▶ _DIRECTIONS FOR THIS TASK_: Each entry needs to be given again, character for character.

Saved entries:
⁂
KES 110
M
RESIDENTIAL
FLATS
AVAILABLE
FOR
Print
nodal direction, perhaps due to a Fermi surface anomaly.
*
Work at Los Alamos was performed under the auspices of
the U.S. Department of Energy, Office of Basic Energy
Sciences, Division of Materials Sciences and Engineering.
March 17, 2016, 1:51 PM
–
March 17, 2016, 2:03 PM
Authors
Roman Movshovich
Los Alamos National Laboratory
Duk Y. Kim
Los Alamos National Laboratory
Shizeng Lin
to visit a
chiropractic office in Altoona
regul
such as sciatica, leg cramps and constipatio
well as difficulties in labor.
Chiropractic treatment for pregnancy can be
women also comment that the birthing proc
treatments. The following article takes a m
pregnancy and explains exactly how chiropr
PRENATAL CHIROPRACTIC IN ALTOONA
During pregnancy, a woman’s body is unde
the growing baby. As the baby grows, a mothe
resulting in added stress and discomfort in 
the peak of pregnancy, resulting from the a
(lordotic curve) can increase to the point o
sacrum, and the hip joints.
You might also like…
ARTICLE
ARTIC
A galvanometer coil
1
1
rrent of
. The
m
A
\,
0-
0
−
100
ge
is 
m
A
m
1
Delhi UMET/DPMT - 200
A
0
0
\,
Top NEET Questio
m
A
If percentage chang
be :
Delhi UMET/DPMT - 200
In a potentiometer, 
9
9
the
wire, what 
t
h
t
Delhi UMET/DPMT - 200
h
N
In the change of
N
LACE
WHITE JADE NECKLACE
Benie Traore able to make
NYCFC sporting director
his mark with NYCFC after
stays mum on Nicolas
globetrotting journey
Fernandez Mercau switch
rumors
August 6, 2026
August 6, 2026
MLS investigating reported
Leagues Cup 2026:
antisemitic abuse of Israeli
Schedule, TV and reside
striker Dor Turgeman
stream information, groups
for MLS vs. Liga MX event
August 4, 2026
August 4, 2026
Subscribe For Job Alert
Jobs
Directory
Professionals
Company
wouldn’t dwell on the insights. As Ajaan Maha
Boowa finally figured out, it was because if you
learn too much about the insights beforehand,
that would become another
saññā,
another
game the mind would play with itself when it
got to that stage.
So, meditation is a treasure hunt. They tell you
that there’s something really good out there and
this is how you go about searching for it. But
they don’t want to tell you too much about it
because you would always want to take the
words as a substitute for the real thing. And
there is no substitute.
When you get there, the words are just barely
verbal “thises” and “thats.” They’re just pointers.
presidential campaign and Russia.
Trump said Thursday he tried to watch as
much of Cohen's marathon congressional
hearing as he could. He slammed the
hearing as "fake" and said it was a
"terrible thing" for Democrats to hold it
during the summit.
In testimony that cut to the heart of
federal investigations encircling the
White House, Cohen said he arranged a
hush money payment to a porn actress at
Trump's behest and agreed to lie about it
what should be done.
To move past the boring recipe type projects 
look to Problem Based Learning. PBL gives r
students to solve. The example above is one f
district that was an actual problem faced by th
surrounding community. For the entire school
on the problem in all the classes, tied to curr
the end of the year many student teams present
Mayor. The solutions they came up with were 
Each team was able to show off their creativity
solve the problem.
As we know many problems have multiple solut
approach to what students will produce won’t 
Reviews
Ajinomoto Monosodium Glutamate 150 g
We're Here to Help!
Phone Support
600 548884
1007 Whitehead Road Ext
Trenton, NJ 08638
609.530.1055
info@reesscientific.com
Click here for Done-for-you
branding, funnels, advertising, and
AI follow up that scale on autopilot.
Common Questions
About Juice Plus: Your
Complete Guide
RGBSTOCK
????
⁂
▶ _EXERCISE ANSWER_:
KES 110
M
RESIDENTIAL
FLATS
AVAILABLE
FOR
Print
nodal direction, perhaps due to a Fermi surface anomaly.
*
Work at Los Alamos was performed under the auspices of
the U.S. Department of Energy, Office of Basic Energy
Sciences, Division of Materials Sciences and Engineering.
March 17, 2016, 1:51 PM
–
March 17, 2016, 2:03 PM
Authors
Roman Movshovich
Los Alamos National Laboratory
Duk Y. Kim
Los Alamos National Laboratory
Shizeng Lin
to visit a
chiropractic office in Altoona
regul
such as sciatica, leg cramps and constipatio
well as difficulties in labor.
Chiropractic treatment for pregnancy can be
women also comment that the birthing proc
treatments. The following article takes a m
pregnancy and explains exactly how chiropr
PRENATAL CHIROPRACTIC IN ALTOONA
During pregnancy, a woman’s body is unde
the growing baby. As the baby grows, a mothe
resulting in added stress and discomfort in 
the peak of pregnancy, resulting from the a
(lordotic curve) can increase to the point o
sacrum, and the hip joints.
You might also like…
ARTICLE
ARTIC
A galvanometer coil
1
1
rrent of
. The
m
A
\,
0-
0
−
100
ge
is 
m
A
m
1
Delhi UMET/DPMT - 200
A
0
0
\,
Top NEET Questio
m
A
If percentage chang
be :
Delhi UMET/DPMT - 200
In a potentiometer, 
9
9
the
wire, what 
t
h
t
Delhi UMET/DPMT - 200
h
N
In the change of
N
LACE
WHITE JADE NECKLACE
Benie Traore able to make
NYCFC sporting director
his mark with NYCFC after
stays mum on Nicolas
globetrotting journey
Fernandez Mercau switch
rumors
August 6, 2026
August 6, 2026
MLS investigating reported
Leagues Cup 2026:
antisemitic abuse of Israeli
Schedule, TV and reside
striker Dor Turgeman
stream information, groups
for MLS vs. Liga MX event
August 4, 2026
August 4, 2026
Subscribe For Job Alert
Jobs
Directory
Professionals
Company
wouldn’t dwell on the insights. As Ajaan Maha
Boowa finally figured out, it was because if you
learn too much about the insights beforehand,
that would become another
saññā,
another
game the mind would play with itself when it
got to that stage.
So, meditation is a treasure hunt. They tell you
that there’s something really good out there and
this is how you go about searching for it. But
they don’t want to tell you too much about it
because you would always want to take the
words as a substitute for the real thing. And
there is no substitute.
When you get there, the words are just barely
verbal “thises” and “thats.” They’re just pointers.
presidential campaign and Russia.
Trump said Thursday he tried to watch as
much of Cohen's marathon congressional
hearing as he could. He slammed the
hearing as "fake" and said it was a
"terrible thing" for Democrats to hold it
during the summit.
In testimony that cut to the heart of
federal investigations encircling the
White House, Cohen said he arranged a
hush money payment to a porn actress at
Trump's behest and agreed to lie about it
what should be done.
To move past the boring recipe type projects 
look to Problem Based Learning. PBL gives r
students to solve. The example above is one f
district that was an actual problem faced by th
surrounding community. For the entire school
on the problem in all the classes, tied to curr
the end of the year many student teams present
Mayor. The solutions they came up with were 
Each team was able to show off their creativity
solve the problem.
As we know many problems have multiple solut
approach to what students will produce won’t 
Reviews
Ajinomoto Monosodium Glutamate 150 g
We're Here to Help!
Phone Support
600 548884
1007 Whitehead Road Ext
Trenton, NJ 08638
609.530.1055
info@reesscientific.com
Click here for Done-for-you
branding, funnels, advertising, and
AI follow up that scale on autopilot.
Common Questions
About Juice Plus: Your
Complete Guide
RGBSTOCK
????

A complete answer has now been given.